Our People
Dr Lachlan Harris

Tell us about what you do at QIMR Berghofer.

I work in the Sid Faithfull Brain Cancer Lab. I take ideas I’ve generated from my background as a neuroscientist and apply them to brain cancer research. My goal is to improve survival in the adult brain cancer, glioblastoma, where survival rates haven’t shifted in 30 years. There is a clear need for new ideas that challenge our thinking.

What inspired you to choose medical research as your career?

I am a discovery-based scientist by training, so I love finding out new things about the world. That was my first motivation. It’s fun.
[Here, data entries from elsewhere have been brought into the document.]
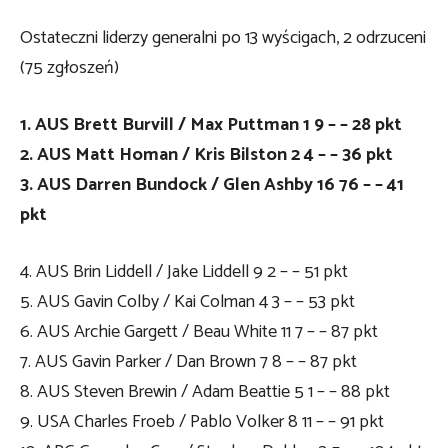
Ostateczni liderzy generalni po 13 wyścigach, 2 odrzuceni
(75 zgłoszeń)
1. AUS Brett Burvill / Max Puttman 1 9 – – 28 pkt
2. AUS Matt Homan / Kris Bilston 2 4 – – 36 pkt
3. AUS Darren Bundock / Glen Ashby 16 76 – – 41
pkt
4. AUS Brin Liddell / Jake Liddell 9 2 – – 51 pkt
5. AUS Gavin Colby / Kai Colman 4 3 – – 53 pkt
6. AUS Archie Gargett / Beau White 11 7 – – 87 pkt
7. AUS Gavin Parker / Dan Brown 7 8 – – 87 pkt
8. AUS Steven Brewin / Adam Beattie 5 1 – – 88 pkt
9. USA Charles Froeb / Pablo Volker 8 11 – – 91 pkt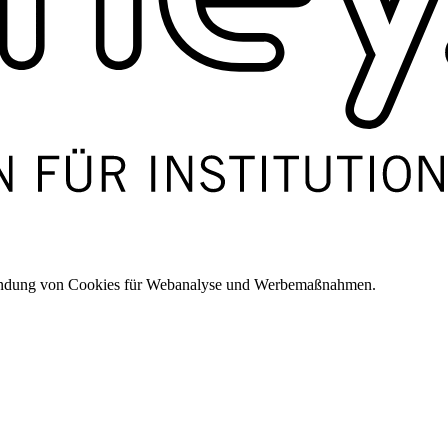
wendung von Cookies für Webanalyse und Werbemaßnahmen.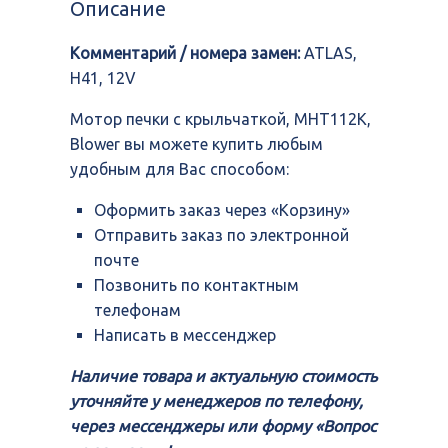
Описание
крыльчаткой,
MHT112K,
Комментарий / номера замен:
ATLAS,
Blower
H41, 12V
Мотор печки с крыльчаткой, MHT112K,
Blower вы можете купить любым
удобным для Вас способом:
Оформить заказ через «Корзину»
Отправить заказ по электронной
почте
Позвонить по контактным
телефонам
Написать в мессенджер
Наличие товара и актуальную стоимость
уточняйте у менеджеров по телефону,
через мессенджеры или форму «Вопрос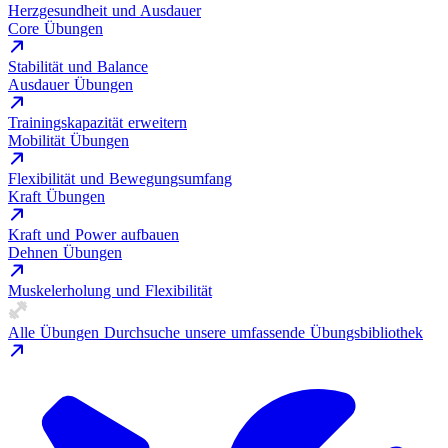
Herzgesundheit und Ausdauer
Core Übungen
Stabilität und Balance
Ausdauer Übungen
Trainingskapazität erweitern
Mobilität Übungen
Flexibilität und Bewegungsumfang
Kraft Übungen
Kraft und Power aufbauen
Dehnen Übungen
Muskelerholung und Flexibilität
Alle Übungen
Durchsuche unsere umfassende Übungsbibliothek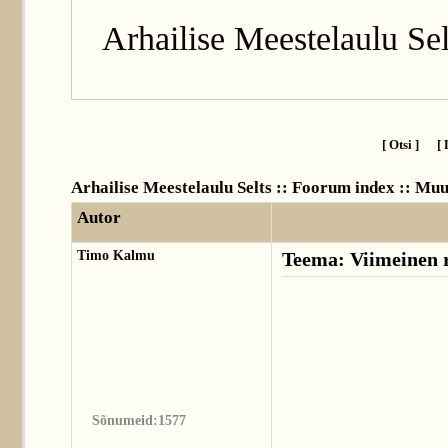
Arhailise Meestelaulu Sel
[ Otsi ]
[ 
Arhailise Meestelaulu Selts :: Foorum index
::
Muu
Autor
Timo Kalmu
Teema: Viimeinen 
Sõnumeid:1577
I now appreciate once you have generated new knowledge that it’s beholden on you to try to do some good with it, and that is what drives me now.

What do you hope to achieve?

I aim to improve survival and quality of life for people with brain cancer.

What is one of the most exciting projects you are working on right now?

I hope to address a largely misunderstood disease obstacle in adult brain cancer. Brain cancer cells can evade chemotherapy by entering hibernation. I aim to wake these cells up, at their most vulnerable point, to eradicate brain cancer.

What could be achieved in your field of research with additional funding support?

To cure brain cancer we must try bold and innovative ideas. Without funding, many of these ideas will remain untested. Maybe someone will re-discover these ideas 10-20 years down the track, but how many lives could have been saved if we acted now?

With more funding and research time we can accelerate discovery. Time is critical in glioblastoma where most people sadly pass away within 15-months of diagnosis. It’s exciting and terribly sad all at once, but someone in our lifetime could be the ‘last’ person to pass away from this terrible illness. Let’s make that day sooner rather than later.

What is one of your ‘big predictions’ for your field in the next 10 years?

I predict that brain cancer researchers are going to start recognising that they can’t keep trying the same approaches, which work for other cancers. This is happening, slowly, but it will accelerate.

Name two people, living or dead, you’d want to sit next to at a dinner party.

It’s tempting to try to be sophisticated and erudite here, but I’ll just say Tamler Sommers and David Pizarro, hosts of a very bad podcast series I enjoy.